Amandine Gay s’est donné pour but dans Ouvrir la voix de "révéler la pluralité d’origines, de parcours, d’orientations sexuelles, de religions" pour éviter l’homogénéité dans la représentation des femmes noires, qui se limite selon la documentariste à "soit la banlieue, soit la migration".

Le tabou du mot "noir"

"Pourquoi est-ce qu’on passe au terme anglo-saxon alors qu’en français, déjà, on a une tendance à vouloir promouvoir la langue française, donc c’est étrange tout d’un coup de vouloir absolument employer un mot anglais", s’interroge Amandine Gay.

Et puis, si on appelle les blancs les "Whites", d’après l’auteure c’est tout de suite "bizarre". Elle déclare qu’utiliser le mot "Black" témoigne d’une "peur d’être raciste" du fait de l’histoire qui consiste "à classer, à dominer, à hiérarchiser".

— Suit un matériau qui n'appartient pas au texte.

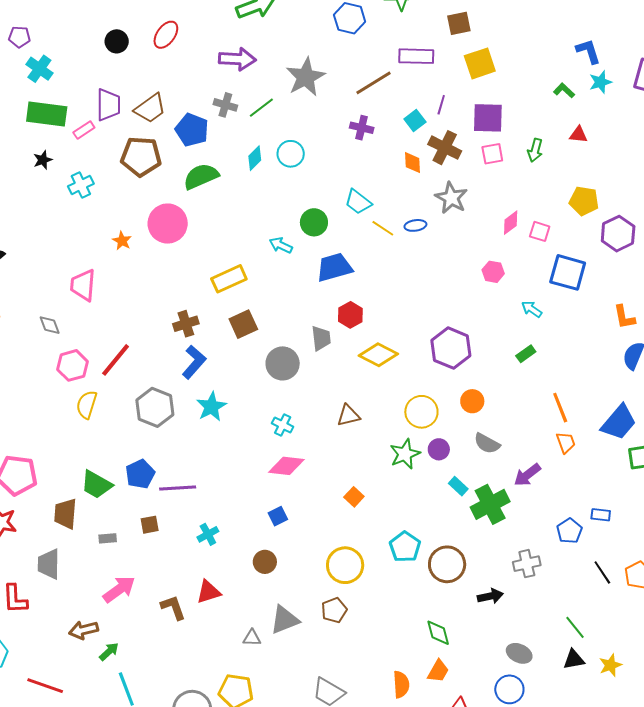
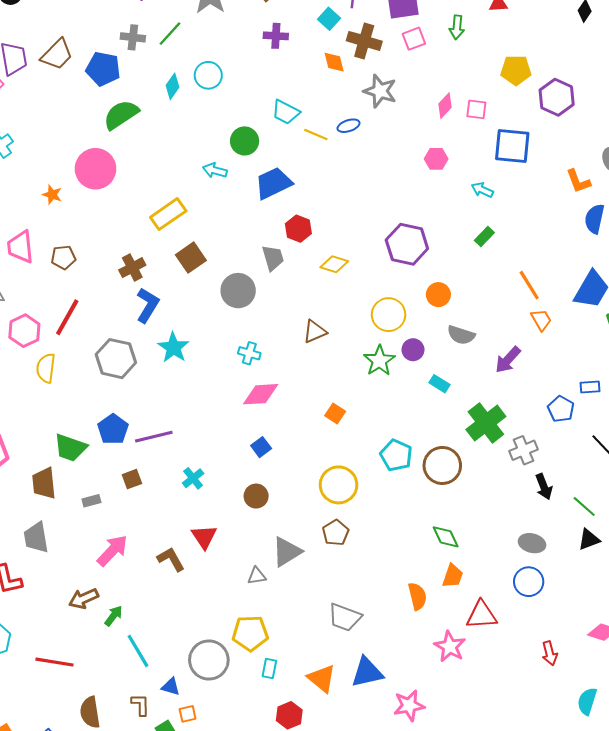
brown pentagon: (141, 157) -> (63, 257), moved, size x0.6
yellow diamond: (378, 355) -> (334, 264), size x0.7
green cross: (490, 504) -> (486, 423), moved
red triangle: (209, 592) -> (204, 537), turned -36
black arrow: (490, 596) -> (544, 487), moved, turned 90

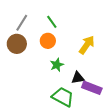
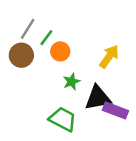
green line: (52, 22) -> (46, 38), moved, turned 72
black triangle: (78, 78) -> (98, 98), size x1.6
green trapezoid: (63, 97) -> (63, 119), moved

Reconnaître la différence serait donc un moyen de combattre la gène autour du racisme.

Quand le racisme informe le sexisme

Son identité de femme noire est "multiple", "complexe" et doit être considérée comme telle pour la documentariste. Elle évoque une "interdépendance entre différents types de discriminations." "On ne peut pas choisir un jour d’être une femme et un autre jour d’être une noire", déclare-t-elle.

Le but pour les femmes noires est donc de leur "redonner cette individualité", car pour Amandine Gay, "une des conséquences du racisme c’est d’effacer l’humanité et l’individualité des personnes qui n’appartiennent pas au groupe majoritaire".